-- EXERCISE DATA follows --

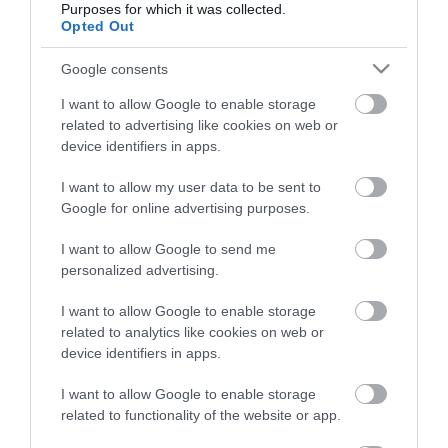
Purposes for which it was collected.
Opted Out
Életstílus
Google consents
HG MEDIA
I want to allow Google to enable storage
related to advertising like cookies on web or
Magazin-előfizetés
device identifiers in apps.
Hamu és Gyémánt
I want to allow my user data to be sent to
Google for online advertising purposes.
In
I want to allow Google to send me
Vince
personalized advertising.
I want to allow Google to enable storage
ÉRTÉKESÍTÉS
related to analytics like cookies on web or
device identifiers in apps.
Hirdetés:
Haszon
I want to allow Google to enable storage
hirdetes@kodmedia.hu
related to functionality of the website or app.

-- EXERCISE DATA concluded --

▸ **HOW TO COMPLETE THIS TASK**: Word for word, copy out each record; do not include pictures.

▸ **SOLUTION TO THE EXERCISE**:
Purposes for which it was collected.
Opted Out
Életstílus
Google consents
HG MEDIA
I want to allow Google to enable storage
related to advertising like cookies on web or
Magazin-előfizetés
device identifiers in apps.
Hamu és Gyémánt
I want to allow my user data to be sent to
Google for online advertising purposes.
In
I want to allow Google to send me
Vince
personalized advertising.
I want to allow Google to enable storage
ÉRTÉKESÍTÉS
related to analytics like cookies on web or
device identifiers in apps.
Hirdetés:
Haszon
I want to allow Google to enable storage
hirdetes@kodmedia.hu
related to functionality of the website or app.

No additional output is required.